‘Me Too’: How women in south cinema are considered commodities on screen and off it
Actors Aishwarya Rajesh, Shraddha Srinath, Aishwarya Lekshmi and filmmaker Leena Manimekalai speak to TNM about how the public views the bodies of women in cinema.
The Me Too movement has come to the southern film industry, with several women actors speaking up against sexual harassment in their workplace. However, it has been far from easy for them to do so. Many on social media and even journalists have questioned them on why they were speaking up now, after all these years.
The disbelief is compounded by the fact that as actors these women may have worn certain clothes on screen or performed in certain scenes or roles that are considered “vulgar” or “bold” by the audience. This, several people believe, erases their right to complain when they are subjected to harassment. There seems to be a lack of understanding that what they do on screen is their work, performed with consent, while harassment is a crime.
Don’t kiss and complain
When actor Sruthi Hariharan alleged that her co-star Arjun Sarja had sexually harassed her on the sets of the Tamil film Nibunan (Vismaya in Kannada), several people pointed out that she’d been willing to do “intimate” scenes with the actor on screen and therefore she should not be complaining.
Her friend and actor from the Kannada film industry, Shraddha Srinath, was among the many women who spoke up for Sruthi. Speaking to TNM, Shraddha says, “Women are slut-shamed on social media, no matter what. The minute they voice an opinion that is not popular, the minute they say something that goes against popular opinion, they will be called names and slut-shamed. I’ve experienced it and I’ve seen my friends also experiencing it. I remember someone saying ‘Oh you kiss on screen for money but then you say all this suddenly to grab attention’. This is something we hear very often.”

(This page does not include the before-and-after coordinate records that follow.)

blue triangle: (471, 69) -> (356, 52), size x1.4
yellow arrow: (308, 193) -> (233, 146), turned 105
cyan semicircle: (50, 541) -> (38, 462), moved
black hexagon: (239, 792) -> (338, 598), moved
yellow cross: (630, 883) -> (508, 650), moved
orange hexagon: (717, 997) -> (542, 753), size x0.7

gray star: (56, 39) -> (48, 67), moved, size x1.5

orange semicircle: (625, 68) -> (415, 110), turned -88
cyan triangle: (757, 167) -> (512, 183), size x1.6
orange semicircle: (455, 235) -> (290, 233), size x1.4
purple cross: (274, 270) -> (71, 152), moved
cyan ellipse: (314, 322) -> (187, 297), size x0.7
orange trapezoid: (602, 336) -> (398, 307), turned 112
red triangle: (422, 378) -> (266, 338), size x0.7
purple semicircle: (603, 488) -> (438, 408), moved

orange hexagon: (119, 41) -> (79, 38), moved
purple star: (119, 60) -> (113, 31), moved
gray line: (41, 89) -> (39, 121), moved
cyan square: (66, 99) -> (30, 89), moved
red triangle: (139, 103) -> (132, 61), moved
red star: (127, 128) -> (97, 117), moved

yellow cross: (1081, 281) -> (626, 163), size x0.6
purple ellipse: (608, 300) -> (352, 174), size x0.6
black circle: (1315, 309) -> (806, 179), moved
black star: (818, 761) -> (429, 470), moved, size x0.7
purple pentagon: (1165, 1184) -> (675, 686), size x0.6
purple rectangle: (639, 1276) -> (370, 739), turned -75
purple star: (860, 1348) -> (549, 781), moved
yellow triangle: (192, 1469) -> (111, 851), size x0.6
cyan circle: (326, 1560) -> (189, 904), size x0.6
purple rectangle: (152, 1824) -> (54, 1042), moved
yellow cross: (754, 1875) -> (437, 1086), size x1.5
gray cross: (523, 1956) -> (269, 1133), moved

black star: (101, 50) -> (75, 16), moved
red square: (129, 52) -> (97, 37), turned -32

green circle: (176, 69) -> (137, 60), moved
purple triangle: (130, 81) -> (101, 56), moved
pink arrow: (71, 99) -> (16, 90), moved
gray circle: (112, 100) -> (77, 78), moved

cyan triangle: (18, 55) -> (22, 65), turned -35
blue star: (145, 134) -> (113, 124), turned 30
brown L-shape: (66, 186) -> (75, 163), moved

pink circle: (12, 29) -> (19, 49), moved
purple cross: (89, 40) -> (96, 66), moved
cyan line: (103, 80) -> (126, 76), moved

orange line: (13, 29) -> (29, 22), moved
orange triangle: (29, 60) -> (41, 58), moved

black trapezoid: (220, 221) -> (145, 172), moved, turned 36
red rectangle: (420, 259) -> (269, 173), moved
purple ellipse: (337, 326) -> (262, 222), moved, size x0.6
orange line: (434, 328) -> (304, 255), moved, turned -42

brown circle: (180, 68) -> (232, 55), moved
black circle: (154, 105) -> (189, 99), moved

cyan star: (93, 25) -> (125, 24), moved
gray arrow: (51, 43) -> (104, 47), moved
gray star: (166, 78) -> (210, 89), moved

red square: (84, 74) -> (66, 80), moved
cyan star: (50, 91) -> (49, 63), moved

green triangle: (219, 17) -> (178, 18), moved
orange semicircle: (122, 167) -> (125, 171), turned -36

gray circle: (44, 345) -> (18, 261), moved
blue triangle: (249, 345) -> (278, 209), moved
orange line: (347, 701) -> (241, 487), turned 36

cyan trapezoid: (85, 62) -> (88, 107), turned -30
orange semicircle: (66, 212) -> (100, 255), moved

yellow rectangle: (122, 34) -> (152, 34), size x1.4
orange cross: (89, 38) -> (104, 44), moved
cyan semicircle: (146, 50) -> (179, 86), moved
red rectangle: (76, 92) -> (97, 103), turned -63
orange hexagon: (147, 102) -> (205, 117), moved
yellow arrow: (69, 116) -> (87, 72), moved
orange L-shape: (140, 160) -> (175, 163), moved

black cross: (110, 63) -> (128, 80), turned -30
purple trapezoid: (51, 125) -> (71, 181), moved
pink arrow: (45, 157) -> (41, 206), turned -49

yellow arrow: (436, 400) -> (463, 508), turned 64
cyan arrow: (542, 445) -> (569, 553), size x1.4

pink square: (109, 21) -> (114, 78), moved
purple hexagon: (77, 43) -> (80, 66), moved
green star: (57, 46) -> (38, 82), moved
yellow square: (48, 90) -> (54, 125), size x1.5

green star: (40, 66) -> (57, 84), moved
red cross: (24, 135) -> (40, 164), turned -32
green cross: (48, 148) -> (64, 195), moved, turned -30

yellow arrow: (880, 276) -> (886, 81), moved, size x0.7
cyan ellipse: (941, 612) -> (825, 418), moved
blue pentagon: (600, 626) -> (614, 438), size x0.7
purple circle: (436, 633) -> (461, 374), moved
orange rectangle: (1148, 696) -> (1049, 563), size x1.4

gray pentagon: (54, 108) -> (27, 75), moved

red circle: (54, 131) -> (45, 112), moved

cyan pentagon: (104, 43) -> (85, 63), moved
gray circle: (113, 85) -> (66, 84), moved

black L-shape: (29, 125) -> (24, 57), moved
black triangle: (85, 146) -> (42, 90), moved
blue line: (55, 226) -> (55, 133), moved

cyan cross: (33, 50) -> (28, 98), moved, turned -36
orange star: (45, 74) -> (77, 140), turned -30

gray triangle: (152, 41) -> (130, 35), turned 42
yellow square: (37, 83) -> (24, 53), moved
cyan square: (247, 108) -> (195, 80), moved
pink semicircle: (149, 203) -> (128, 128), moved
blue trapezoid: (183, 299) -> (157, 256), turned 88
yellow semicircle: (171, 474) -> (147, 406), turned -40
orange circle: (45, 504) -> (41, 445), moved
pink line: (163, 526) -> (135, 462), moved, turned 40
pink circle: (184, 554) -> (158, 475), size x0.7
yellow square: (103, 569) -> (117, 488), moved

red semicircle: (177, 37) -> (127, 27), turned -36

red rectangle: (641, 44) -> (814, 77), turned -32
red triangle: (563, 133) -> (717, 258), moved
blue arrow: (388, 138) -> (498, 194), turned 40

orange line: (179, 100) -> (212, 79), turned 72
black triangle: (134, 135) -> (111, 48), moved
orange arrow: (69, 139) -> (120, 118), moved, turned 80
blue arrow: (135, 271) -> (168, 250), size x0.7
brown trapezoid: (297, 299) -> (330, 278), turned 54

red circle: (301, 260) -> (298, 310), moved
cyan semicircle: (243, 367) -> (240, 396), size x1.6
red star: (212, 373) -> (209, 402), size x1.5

A year ago, actor Parvathy from the Malayalam film industry was heavily abused on social media for expressing an opinion about the Mammootty film Kasaba. Among the many responses that she received for stating that she’d been disappointed by the misogynistic scenes in Kasaba were those who shared pictures and scenes from her films in which she had kissed on screen. The point being made was that Parvathy couldn’t complain of misogyny in cinema when she had done such “vulgar” scenes (which, in fact, showed characters kissing with consent) herself.